X. LIABILITY, INDEMNIFICATION AND INSURANCE

The Directors shall not be personally liable for the debts, liabilities, or other obligations of the Club. The Directors of the Club shall be indemnified by the Club to the fullest extent permissible under the laws of this state. Except as may be otherwise provided under provisions of law, the Board of Directors shall purchase and maintain Directors liability insurance against liabilities asserted against or incurred by such persons in such capacity or arising out of the person's status as such, whether or not the Club would have the power to indemnify the agent against such liability.

XI. SAVINGS CLAUSE

Failure of literal or complete compliance with provisions of the bylaws with respect to dates, times and notice, or the sending or receipt of the same, or errors in phraseology of notice of proposal, do not invalidate the actions or proceedings of the members at any meeting, as long as the members judge (by majority vote) that no substantial injury to the rights of members has occurred.

XI. TAX STATUS AND DISSOLUTION

No part of the net earnings of the Club inures to the benefit of, or is distributable to, its members, trustees, officers, or other private persons; except that the Club may pay reasonable compensation for services rendered and may make payments and distributions in furtherance of the purposes set forth in Article II. No substantial part of the Club’s activities can be the carrying on of propaganda or otherwise attempting to influence legislation.

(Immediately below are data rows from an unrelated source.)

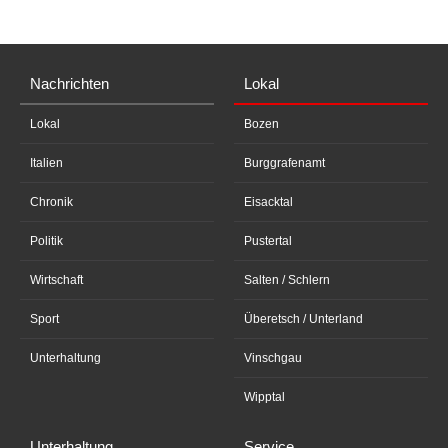
Nachrichten
Lokal
Lokal
Bozen
Italien
Burggrafenamt
Chronik
Eisacktal
Politik
Pustertal
Wirtschaft
Salten / Schlern
Sport
Überetsch / Unterland
Unterhaltung
Vinschgau
Wipptal
Unterhaltung
Service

The Club may not participate in, or intervene in (including the publishing or distribution of statements), any political campaign on behalf of any candidate for public office.

Regardless of any other provision of these articles, the Club may not carry on any other activities not permitted to be carried on by a corporation (a) that is exempt from federal income tax under section 501(c)(3) of the Internal Revenue Code or (b) contributions to which are deductible under section 170(c)(2) of the Internal Revenue Code, or corresponding section of any future federal tax code.

Upon dissolution of the Club, the funds in the treasury, after all creditors have been paid, shall go to the Road Runners Club of America or other 501(c)(3) nonprofit organization with a similar purpose to the Club’s.

XII. AMENDMENTS TO THESE BYLAWS

These bylaws may be amended by two-thirds of those voting at an annual meeting, as follows: (a) a proposed amendment must be submitted in writing to the Club president at least 120 days preceding the annual meeting; (b) the board by majority vote determines its position for, against, or for with a recommended change; and (c) the board returns the proposal along with its position to be included in the notice of the annual meeting.

In emergency or extraordinary situations, as defined by the board, the board (by two-thirds [2/3] vote of the entire board) may waive the 120-day submission deadline and bypass the requirement of including the proposed amendment in the notice of the annual meeting. In such emergency cases the board must communicate the proposed amendment and board position to the membership at least 30 days prior to the meeting.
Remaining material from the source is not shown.